• **Activity**
Restate the entries below without a single change.

• **Records provided**
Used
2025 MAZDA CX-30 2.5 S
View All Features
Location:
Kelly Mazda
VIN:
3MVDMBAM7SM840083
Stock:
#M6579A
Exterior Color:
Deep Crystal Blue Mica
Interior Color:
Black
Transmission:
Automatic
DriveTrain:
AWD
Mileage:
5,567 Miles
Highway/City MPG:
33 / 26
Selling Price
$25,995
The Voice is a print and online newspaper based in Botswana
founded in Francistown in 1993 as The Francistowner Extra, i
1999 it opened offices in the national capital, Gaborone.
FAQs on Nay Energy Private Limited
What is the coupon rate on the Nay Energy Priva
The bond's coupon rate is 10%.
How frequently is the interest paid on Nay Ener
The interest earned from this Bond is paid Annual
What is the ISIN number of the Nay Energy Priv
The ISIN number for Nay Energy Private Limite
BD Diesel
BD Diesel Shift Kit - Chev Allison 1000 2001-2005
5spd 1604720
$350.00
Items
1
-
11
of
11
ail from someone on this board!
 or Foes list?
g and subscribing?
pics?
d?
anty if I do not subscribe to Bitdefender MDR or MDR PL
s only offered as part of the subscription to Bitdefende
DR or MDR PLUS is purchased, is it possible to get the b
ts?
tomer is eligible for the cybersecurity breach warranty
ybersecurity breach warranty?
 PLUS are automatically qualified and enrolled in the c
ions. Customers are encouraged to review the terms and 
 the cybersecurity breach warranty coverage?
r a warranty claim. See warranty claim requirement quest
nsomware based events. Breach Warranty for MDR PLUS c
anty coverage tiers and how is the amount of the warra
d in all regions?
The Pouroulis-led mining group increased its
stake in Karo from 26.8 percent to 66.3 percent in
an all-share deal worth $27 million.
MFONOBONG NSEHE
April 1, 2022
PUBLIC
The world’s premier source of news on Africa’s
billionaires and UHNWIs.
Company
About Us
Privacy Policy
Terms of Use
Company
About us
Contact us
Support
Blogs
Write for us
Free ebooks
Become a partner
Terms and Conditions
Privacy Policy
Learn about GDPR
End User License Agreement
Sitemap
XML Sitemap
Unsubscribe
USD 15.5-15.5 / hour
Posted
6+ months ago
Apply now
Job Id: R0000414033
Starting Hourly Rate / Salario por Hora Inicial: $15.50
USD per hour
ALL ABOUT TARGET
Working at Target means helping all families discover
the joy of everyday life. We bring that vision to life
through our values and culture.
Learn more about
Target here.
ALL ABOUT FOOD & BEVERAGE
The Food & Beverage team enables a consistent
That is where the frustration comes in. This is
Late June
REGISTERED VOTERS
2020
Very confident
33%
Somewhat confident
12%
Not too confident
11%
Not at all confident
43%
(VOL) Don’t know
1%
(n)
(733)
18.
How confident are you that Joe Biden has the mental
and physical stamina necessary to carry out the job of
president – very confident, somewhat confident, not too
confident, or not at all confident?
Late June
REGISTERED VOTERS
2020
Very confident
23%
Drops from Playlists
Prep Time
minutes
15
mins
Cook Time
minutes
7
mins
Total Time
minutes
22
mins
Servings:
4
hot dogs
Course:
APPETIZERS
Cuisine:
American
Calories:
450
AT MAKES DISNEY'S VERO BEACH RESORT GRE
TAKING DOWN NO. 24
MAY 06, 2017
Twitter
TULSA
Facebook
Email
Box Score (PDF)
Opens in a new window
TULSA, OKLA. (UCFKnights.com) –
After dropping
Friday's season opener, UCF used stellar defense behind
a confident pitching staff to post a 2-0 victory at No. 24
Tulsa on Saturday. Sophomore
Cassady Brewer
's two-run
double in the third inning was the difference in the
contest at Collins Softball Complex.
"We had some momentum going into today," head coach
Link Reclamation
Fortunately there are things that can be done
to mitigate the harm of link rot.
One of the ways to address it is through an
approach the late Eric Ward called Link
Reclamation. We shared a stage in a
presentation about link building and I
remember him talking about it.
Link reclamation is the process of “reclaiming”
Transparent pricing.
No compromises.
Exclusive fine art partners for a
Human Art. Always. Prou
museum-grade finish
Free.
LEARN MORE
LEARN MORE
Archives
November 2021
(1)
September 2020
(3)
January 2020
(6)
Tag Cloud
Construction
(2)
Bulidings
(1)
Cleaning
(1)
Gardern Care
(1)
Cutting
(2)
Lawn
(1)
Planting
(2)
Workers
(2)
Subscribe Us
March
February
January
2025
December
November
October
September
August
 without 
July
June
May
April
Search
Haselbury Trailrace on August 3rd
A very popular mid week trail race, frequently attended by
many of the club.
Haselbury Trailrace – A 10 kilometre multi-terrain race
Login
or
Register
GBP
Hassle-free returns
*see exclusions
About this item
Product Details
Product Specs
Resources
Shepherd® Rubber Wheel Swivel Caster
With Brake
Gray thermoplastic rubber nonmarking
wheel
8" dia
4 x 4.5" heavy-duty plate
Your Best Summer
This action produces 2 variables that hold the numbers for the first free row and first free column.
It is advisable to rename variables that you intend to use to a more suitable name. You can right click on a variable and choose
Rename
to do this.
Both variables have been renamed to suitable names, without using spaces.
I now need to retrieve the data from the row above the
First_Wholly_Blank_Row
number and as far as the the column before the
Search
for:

• **Exercise solution**
Used
2025 MAZDA CX-30 2.5 S
View All Features
Location:
Kelly Mazda
VIN:
3MVDMBAM7SM840083
Stock:
#M6579A
Exterior Color:
Deep Crystal Blue Mica
Interior Color:
Black
Transmission:
Automatic
DriveTrain:
AWD
Mileage:
5,567 Miles
Highway/City MPG:
33 / 26
Selling Price
$25,995
The Voice is a print and online newspaper based in Botswana
founded in Francistown in 1993 as The Francistowner Extra, i
1999 it opened offices in the national capital, Gaborone.
FAQs on Nay Energy Private Limited
What is the coupon rate on the Nay Energy Priva
The bond's coupon rate is 10%.
How frequently is the interest paid on Nay Ener
The interest earned from this Bond is paid Annual
What is the ISIN number of the Nay Energy Priv
The ISIN number for Nay Energy Private Limite
BD Diesel
BD Diesel Shift Kit - Chev Allison 1000 2001-2005
5spd 1604720
$350.00
Items
1
-
11
of
11
ail from someone on this board!
 or Foes list?
g and subscribing?
pics?
d?
anty if I do not subscribe to Bitdefender MDR or MDR PL
s only offered as part of the subscription to Bitdefende
DR or MDR PLUS is purchased, is it possible to get the b
ts?
tomer is eligible for the cybersecurity breach warranty
ybersecurity breach warranty?
 PLUS are automatically qualified and enrolled in the c
ions. Customers are encouraged to review the terms and 
 the cybersecurity breach warranty coverage?
r a warranty claim. See warranty claim requirement quest
nsomware based events. Breach Warranty for MDR PLUS c
anty coverage tiers and how is the amount of the warra
d in all regions?
The Pouroulis-led mining group increased its
stake in Karo from 26.8 percent to 66.3 percent in
an all-share deal worth $27 million.
MFONOBONG NSEHE
April 1, 2022
PUBLIC
The world’s premier source of news on Africa’s
billionaires and UHNWIs.
Company
About Us
Privacy Policy
Terms of Use
Company
About us
Contact us
Support
Blogs
Write for us
Free ebooks
Become a partner
Terms and Conditions
Privacy Policy
Learn about GDPR
End User License Agreement
Sitemap
XML Sitemap
Unsubscribe
USD 15.5-15.5 / hour
Posted
6+ months ago
Apply now
Job Id: R0000414033
Starting Hourly Rate / Salario por Hora Inicial: $15.50
USD per hour
ALL ABOUT TARGET
Working at Target means helping all families discover
the joy of everyday life. We bring that vision to life
through our values and culture.
Learn more about
Target here.
ALL ABOUT FOOD & BEVERAGE
The Food & Beverage team enables a consistent
That is where the frustration comes in. This is
Late June
REGISTERED VOTERS
2020
Very confident
33%
Somewhat confident
12%
Not too confident
11%
Not at all confident
43%
(VOL) Don’t know
1%
(n)
(733)
18.
How confident are you that Joe Biden has the mental
and physical stamina necessary to carry out the job of
president – very confident, somewhat confident, not too
confident, or not at all confident?
Late June
REGISTERED VOTERS
2020
Very confident
23%
Drops from Playlists
Prep Time
minutes
15
mins
Cook Time
minutes
7
mins
Total Time
minutes
22
mins
Servings:
4
hot dogs
Course:
APPETIZERS
Cuisine:
American
Calories:
450
AT MAKES DISNEY'S VERO BEACH RESORT GRE
TAKING DOWN NO. 24
MAY 06, 2017
Twitter
TULSA
Facebook
Email
Box Score (PDF)
Opens in a new window
TULSA, OKLA. (UCFKnights.com) –
After dropping
Friday's season opener, UCF used stellar defense behind
a confident pitching staff to post a 2-0 victory at No. 24
Tulsa on Saturday. Sophomore
Cassady Brewer
's two-run
double in the third inning was the difference in the
contest at Collins Softball Complex.
"We had some momentum going into today," head coach
Link Reclamation
Fortunately there are things that can be done
to mitigate the harm of link rot.
One of the ways to address it is through an
approach the late Eric Ward called Link
Reclamation. We shared a stage in a
presentation about link building and I
remember him talking about it.
Link reclamation is the process of “reclaiming”
Transparent pricing.
No compromises.
Exclusive fine art partners for a
Human Art. Always. Prou
museum-grade finish
Free.
LEARN MORE
LEARN MORE
Archives
November 2021
(1)
September 2020
(3)
January 2020
(6)
Tag Cloud
Construction
(2)
Bulidings
(1)
Cleaning
(1)
Gardern Care
(1)
Cutting
(2)
Lawn
(1)
Planting
(2)
Workers
(2)
Subscribe Us
March
February
January
2025
December
November
October
September
August
 without 
July
June
May
April
Search
Haselbury Trailrace on August 3rd
A very popular mid week trail race, frequently attended by
many of the club.
Haselbury Trailrace – A 10 kilometre multi-terrain race
Login
or
Register
GBP
Hassle-free returns
*see exclusions
About this item
Product Details
Product Specs
Resources
Shepherd® Rubber Wheel Swivel Caster
With Brake
Gray thermoplastic rubber nonmarking
wheel
8" dia
4 x 4.5" heavy-duty plate
Your Best Summer
This action produces 2 variables that hold the numbers for the first free row and first free column.
It is advisable to rename variables that you intend to use to a more suitable name. You can right click on a variable and choose
Rename
to do this.
Both variables have been renamed to suitable names, without using spaces.
I now need to retrieve the data from the row above the
First_Wholly_Blank_Row
number and as far as the the column before the
Search
for:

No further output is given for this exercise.